Show that open segment $(a,b)$, close segment $[a,b]$ have the same cardinality as $\mathbb{R}$

Solution 1:

Let's do a fundamentally different approach. Consider projecting from the open bottom half of the circle $x^2 + (y-1)^2 = 1$, as I drafted below.

In this, by projecting from $(0,1)$, we get a 1-1 correspondence from the angle $(0, -\pi) \to \mathbb{R}$. There is a clear 1-1 correspondence from $(0,1)$ and $(0, -\pi)$.

Thus we have our bijection from $(0,1)$ to $\mathbb{R}$. For $[0,1]$, we could use big theorems, or we could just modify this one. So let's "make space" by saying that whatever was associated to $0$ is now associated to $2$, what was associated to $1$ is now associated to $3$, $2$ now goes to $4$, and so on, effectively freeing up the real numbers $0,1$ by displacing the natural numbers. Send $0$ to $0$, and $1$ to $1$, and now we have a bijection $[0,1] \to \mathbb{R}$.

Nice, direct, and constructive.

Solution 2:

Hint: $(a,b)\subseteq[a,b]\subseteq\Bbb R$ so you only need to show an injection from $\Bbb R$ into $(a,b)$. Then the Cantor-Bernstein theorem can work its magic.

Show that every two open intervals have the same cardinality (exhibit a bijection between them), and so it is enough to show that there is an injection into $(0,1)$. Consider something along the lines of: $$x\mapsto\frac1{2+e^x}$$

Solution 3:

This can be done by a straightforward application of the Cantor-Schroeder-Bernstein theorem.

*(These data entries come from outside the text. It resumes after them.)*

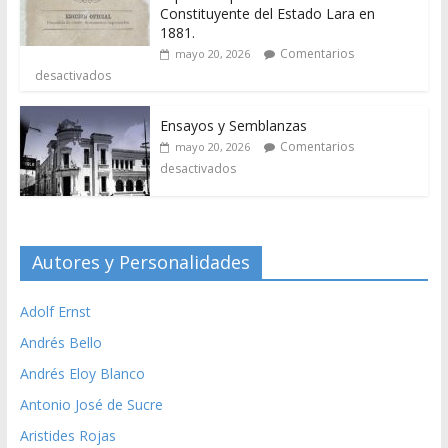
Constituyente del Estado Lara en
1881.
Comentarios
mayo 20, 2026
desactivados
Ensayos y Semblanzas
Comentarios
mayo 20, 2026
desactivados
Autores y Personalidades
Adolf Ernst
Andrés Bello
Andrés Eloy Blanco
Antonio José de Sucre
Aristides Rojas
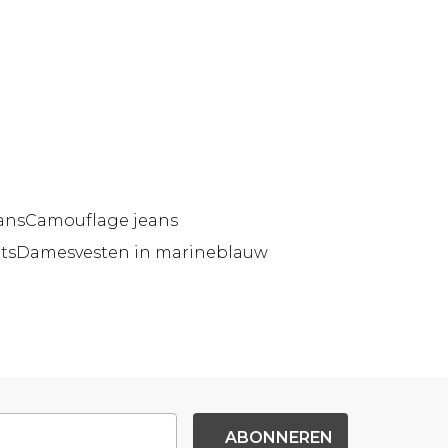
ans
Camouflage jeans
ts
Damesvesten in marineblauw
ABONNEREN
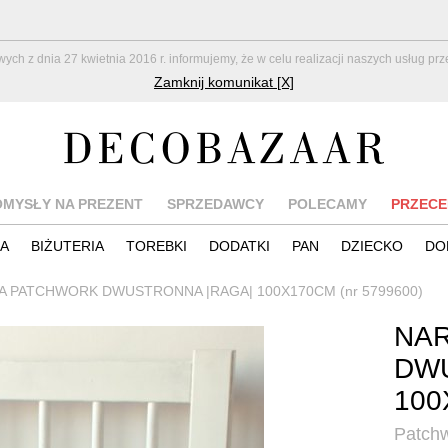
z dnia 27 kwietnia 2016 r. informujemy, że w celu realizacji naszych usług pr
Zamknij komunikat [X]
OMYSŁY NA PREZENT
SPRZEDAWCY
POLECAMY
PRZECE
IA
BIŻUTERIA
TOREBKI
DODATKI
PAN
DZIECKO
DO
A PATCHWORK DWUSTRONNA |RAGA| 100X170CM (nr 5799600)
NA
DWU
100
Patch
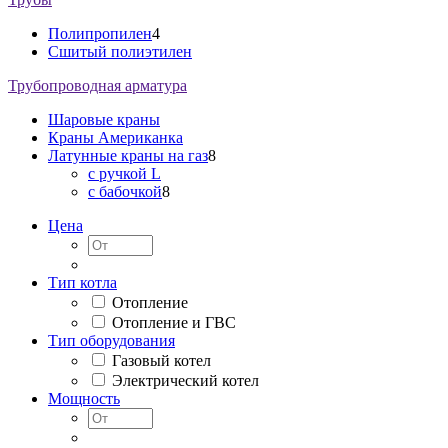
Полипропилен
4
Сшитый полиэтилен
Трубопроводная арматура
Шаровые краны
Краны Американка
Латунные краны на газ
8
c ручкой L
с бабочкой
8
Цена
Тип котла
Отопление
Отопление и ГВС
Тип оборудования
Газовый котел
Электрический котел
Мощность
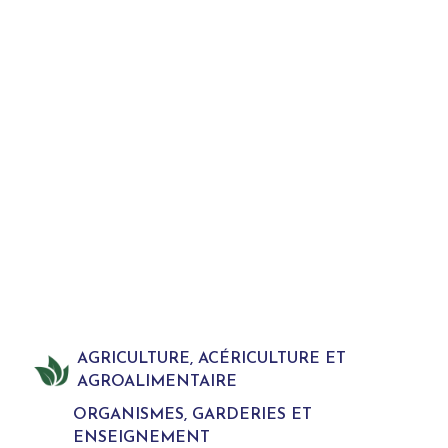
AGRICULTURE, ACÉRICULTURE ET
AGROALIMENTAIRE
ORGANISMES, GARDERIES ET
ENSEIGNEMENT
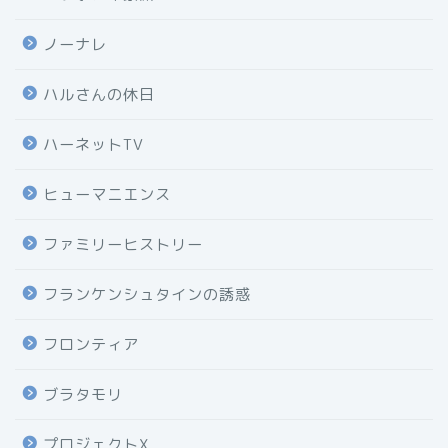
ノーナレ
ハルさんの休日
ハーネットTV
ヒューマニエンス
ファミリーヒストリー
フランケンシュタインの誘惑
フロンティア
ブラタモリ
プロジェクトX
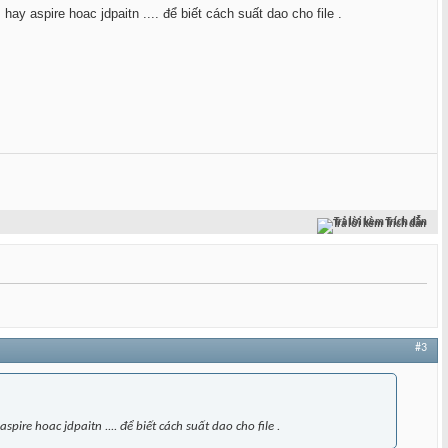
y aspire hoac jdpaitn .... để biết cách suất dao cho file .
Trả lời kèm Trích dẫn
#3
ire hoac jdpaitn .... để biết cách suất dao cho file .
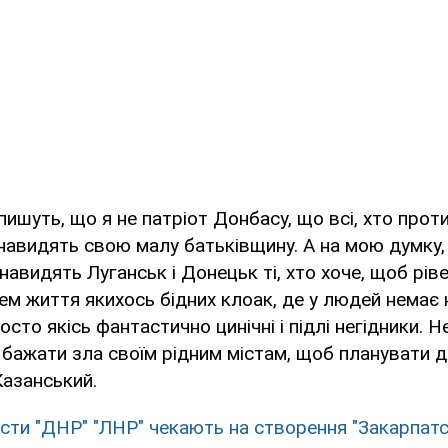
пишуть, що я не патріот Донбасу, що всі, хто проти
енавидять свою малу батьківщину. А на мою думку,
авидять Луганськ і Донецьк ті, хто хоче, щоб рів
нем життя якихось бідних клоак, де у людей немає 
осто якісь фантастично цинічні і підлі негідники. Н
 бажати зла своїм рідним містам, щоб планувати д
Казанський.
сти "ДНР" "ЛНР" чекають на створення "Закарпатс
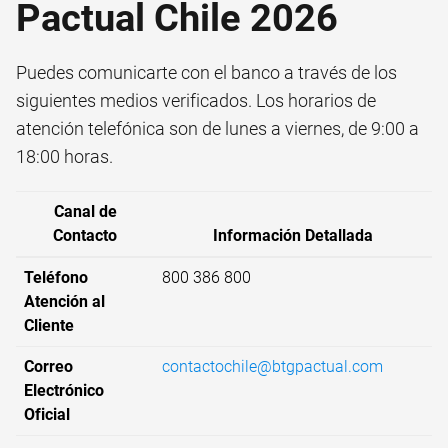
Pactual Chile 2026
Puedes comunicarte con el banco a través de los
siguientes medios verificados. Los horarios de
atención telefónica son de lunes a viernes, de 9:00 a
18:00 horas.
Canal de
Contacto
Información Detallada
Teléfono
800 386 800
Atención al
Cliente
Correo
contactochile@btgpactual.com
Electrónico
Oficial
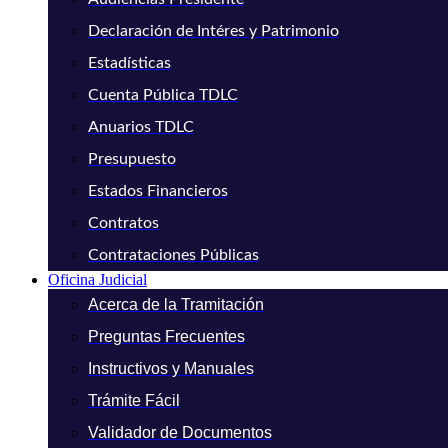
Declaración de Intéres y Patrimonio
Estadísticas
Cuenta Pública TDLC
Anuarios TDLC
Presupuesto
Estados Financieros
Contratos
Contrataciones Públicas
Oficina Judicial
Acerca de la Tramitación
Preguntas Frecuentes
Instructivos y Manuales
Trámite Fácil
Validador de Documentos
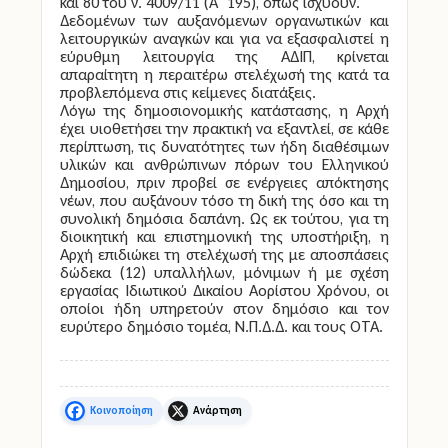
και 80 του ν. 4009/11 (Α΄ 195), όπως ισχύουν.
Δεδομένων των αυξανόμενων οργανωτικών και
λειτουργικών αναγκών και για να εξασφαλιστεί η
εύρυθμη λειτουργία της ΑΔΙΠ, κρίνεται
απαραίτητη η περαιτέρω στελέχωσή της κατά τα
προβλεπόμενα στις κείμενες διατάξεις.
Λόγω της δημοσιονομικής κατάστασης, η Αρχή
έχει υιοθετήσει την πρακτική να εξαντλεί, σε κάθε
περίπτωση, τις δυνατότητες των ήδη διαθέσιμων
υλικών και ανθρώπινων πόρων του Ελληνικού
Δημοσίου, πριν προβεί σε ενέργειες απόκτησης
νέων, που αυξάνουν τόσο τη δική της όσο και τη
συνολική δημόσια δαπάνη. Ως εκ τούτου, για τη
διοικητική και επιστημονική της υποστήριξη, η
Αρχή επιδιώκει τη στελέχωσή της με αποσπάσεις
δώδεκα (12) υπαλλήλων, μόνιμων ή με σχέση
εργασίας Ιδιωτικού Δικαίου Αορίστου Χρόνου, οι
οποίοι ήδη υπηρετούν στον δημόσιο και τον
ευρύτερο δημόσιο τομέα, Ν.Π.Δ.Δ. και τους ΟΤΑ.
Facebook
X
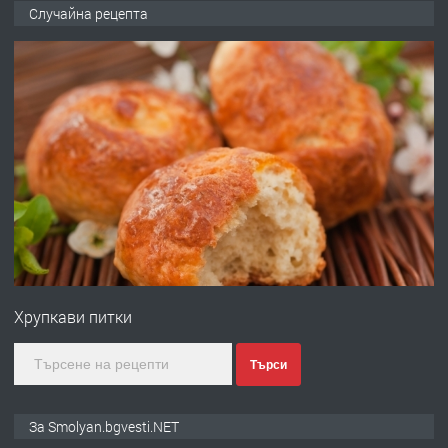
Къща в Марония, Гърция
Случайна рецепта
преди 2 години
ПРЕДЛАГА
УДЪЛЖАВАНЕ НА ЧОВЕШКИЯТ
ЖИВОТ И ПОДОБРЯВАНЕ НА
НЕГОВОТО КАЧЕСТВО
преди 2 години
ПРЕДЛАГА
Имот в Северна Гърция, до Кавала
Хрупкави питки
преди 2 години
Търси
ПРЕДЛАГА
Иглолистни Пелети клас А1
За Smolyan.bgvesti.NET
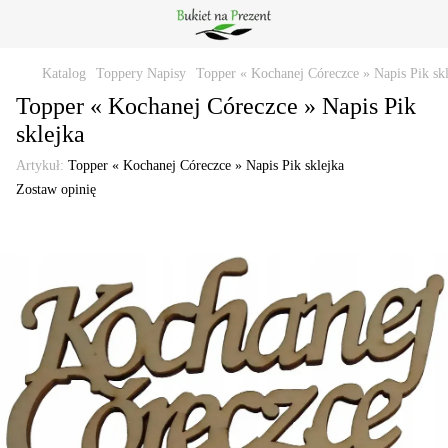
Katalog
Toppery Napisy
Topper « Kochanej Córeczce » Napis Pik skl
Topper « Kochanej Córeczce » Napis Pik
sklejka
Artykuł:
Topper « Kochanej Córeczce » Napis Pik sklejka
Zostaw opinię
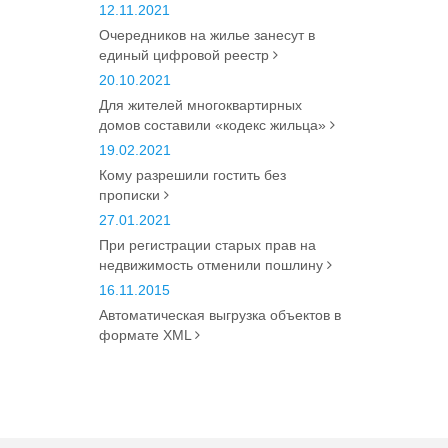
12.11.2021
Очередников на жилье занесут в
единый цифровой реестр
20.10.2021
Для жителей многоквартирных
домов составили «кодекс жильца»
19.02.2021
Кому разрешили гостить без
прописки
27.01.2021
При регистрации старых прав на
недвижимость отменили пошлину
16.11.2015
Автоматическая выгрузка объектов в
формате XML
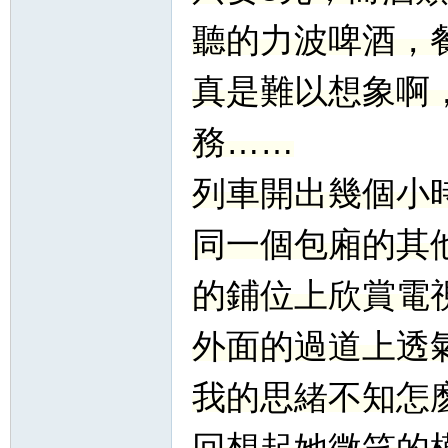
聽的力波啤酒，
真是難以想象啊
務……
列車開出幾個小
同一個包廂的其
的鋪位上欣賞電
外面的過道上透
我的思緒不知怎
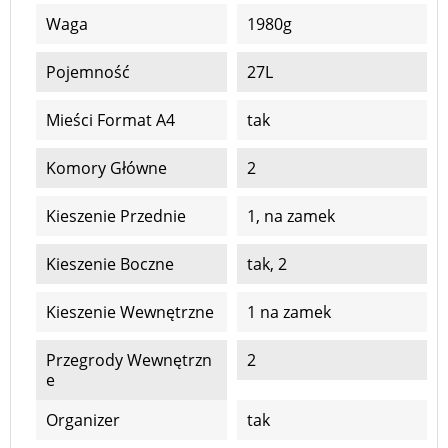
Waga
1980g
Pojemność
27L
Mieści Format A4
tak
Komory Główne
2
Kieszenie Przednie
1, na zamek
Kieszenie Boczne
tak, 2
Kieszenie Wewnętrzne
1 na zamek
Przegrody Wewnętrzn
2
E
Organizer
tak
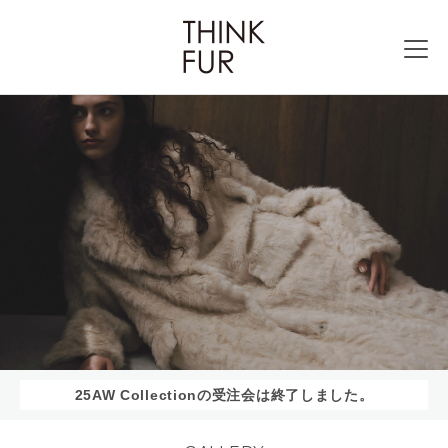
25AW Collectionの受注会は終了しました。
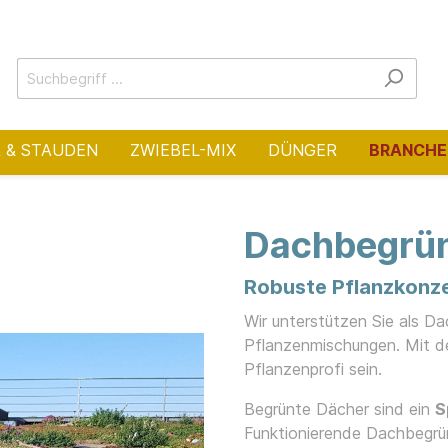
 & STAUDEN
ZWIEBEL-MIX
DÜNGER
BRANCHE
Dachbegrü
sches Grün
ecker
nen
Privates Grün
Blütenstauden
Landschaftsarchitekt
Robuste Pflanzkonze
feste Pflanzungen
Große Staudenbeete 
Wir unterstützen Sie als D
und mehr)
ktur
Schattenstauden
Dachbegrüner
enweide
Pflanzenmischungen. Mit d
Balkon & Hochbeet
Pflanzenprofi sein.
sche Arten
Essbare Mischungen
pflanzen
ckerung
Begrünte Dächer sind ein
S
Kiesgärten nach Bet
Funktionierende Dachbegr
gärten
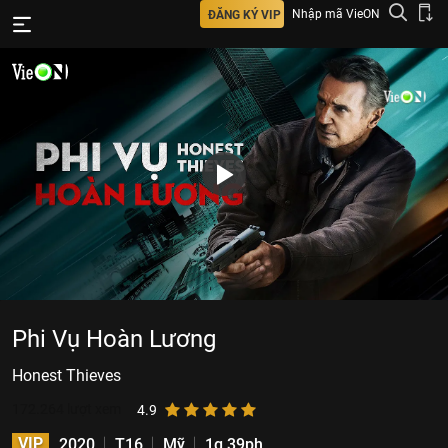
Nhập mã VieON
ĐĂNG KÝ VIP
Phi Vụ Hoàn Lương
Honest Thieves
172.264
lượt xem
4.9
VIP
2020
T16
Mỹ
1g 39ph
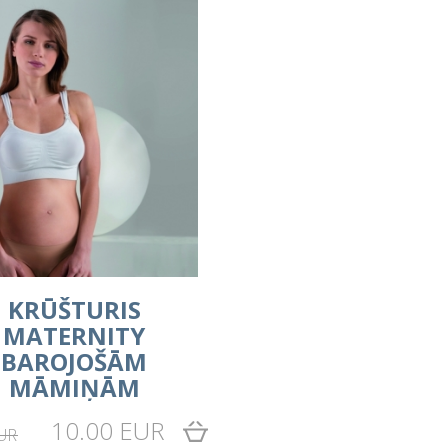
KRŪŠTURIS
MATERNITY
BAROJOŠĀM
MĀMIŅĀM
10.00 EUR
EUR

All you have to do is find an injective function $f:(a,b)\to \mathbb [a,b]$ and then an injective function $g:[a,b]\to (a,b)$. Now, there is one screamingly obvious candidate for a injective function $f:(a,b)\to [a,b]$. As for the other direction, can you think of a function that will shrink the interval $[a,b]$ just a little bit so it fits into $(a,b)$? Think of the case $[-1,1]$ and $(-1,1)$ for intuition if needed.